It’s abundantly clear that as this weekend’s semi-finals edge closer, both Melbourne and

Power fans feel that now is their time, but it can only be so for one fan base.


Firstly, both clubs must overcome their respective challengers.




The Dees lock horns with Geelong on Friday night in what is shaping up to be a classic

rematch after the frantic finish between both sides just weeks ago when in round 23, Max

Gawn sensationally booted the Demons in front after the final siren to break the Cats.


Port Adelaide awaits the visit of the seesawing Bulldogs at Adelaide Oval on Saturday night after the Dogs delivered the cruellest of sucker punches last weekend when they prevailed in a one-point win in Brisbane over the Lions.


Geelong will arrive in Perth on Friday evening with plenty of fire in the belly after the devastation of losing after the siren against the Dees last time out.


Chris Scott’s troops will be boosted by the inclusions of Zach Guthrie but will have to make do without Brandan Parfitt who sustained an injury in the semi-finals.


Michael Hibberd will replenish the Dees’ stocks after being called upon to replace Joel

Smith.


While Geelong will unquestionably bring the pressure, the fact Melbourne has enjoyed

such a scintillating season and will travel to the neutral Optus Stadium as the more rested side, this should be an occasion that once again sees the Dees prevail.


The Power, meanwhile, will enjoy the massively advantageous proposition of being hosts on Saturday night.




While the Dogs showed tremendous grit to silence a highly-strung Lions home supporter

base last weekend in the dying embers of the clash, one could conclude that 2016

Premiers ‘played their final already’ and that there’ll be no Power outage at Adelaide Oval.

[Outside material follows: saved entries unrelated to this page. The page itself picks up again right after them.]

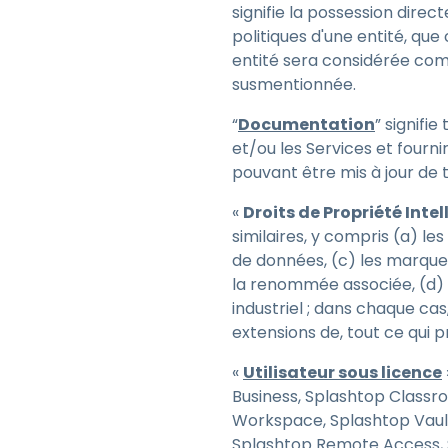
signifie la possession direc
politiques d'une entité, que
entité sera considérée comm
susmentionnée.
“
Documentation
” signifi
et/ou les Services et fourni
pouvant être mis à jour de
«
Droits de Propriété Intel
similaires, y compris (a) les
de données, (c) les marqu
la renommée associée, (d) 
industriel ; dans chaque ca
extensions de, tout ce qui 
«
Utilisateur sous licence
Business, Splashtop Classr
Workspace, Splashtop Vaul
Splashtop Remote Access, 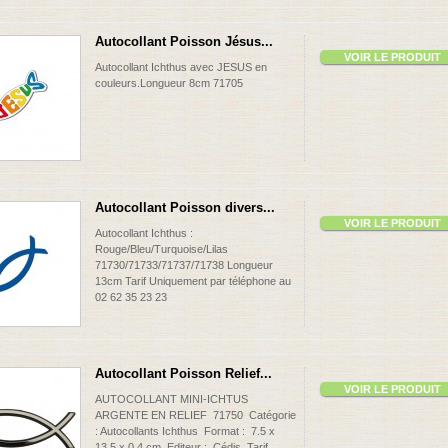
Autocollant Poisson Jésus...
VOIR LE PRODUIT
Autocollant Ichthus avec JESUS en
couleurs.Longueur 8cm 71705
Autocollant Poisson divers...
VOIR LE PRODUIT
Autocollant Ichthus :
Rouge/Bleu/Turquoise/Lilas
71730/71733/71737/71738 Longueur
13cm Tarif Uniquement par téléphone au
02 62 35 23 23
Autocollant Poisson Relief...
VOIR LE PRODUIT
AUTOCOLLANT MINI-ICHTUS
ARGENTE EN RELIEF 71750 Catégorie
: Autocollants Ichthus Format : 7.5 x
13.5 x 0.4 cm Editeur : Cédis Tarif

Both sets of fans undoubtedly feel they are tantalisingly close to embracing the holy grail of the AFL and that may well still be the case come to the conclusion of this weekend’s action.


However, perhaps fascinatingly so, incomprehensible heartbreak awaits one set of these

supporters when the curtains lift on the aptly named big dance, which the Dees and Cats

will get a taste of in the West a fortnight early.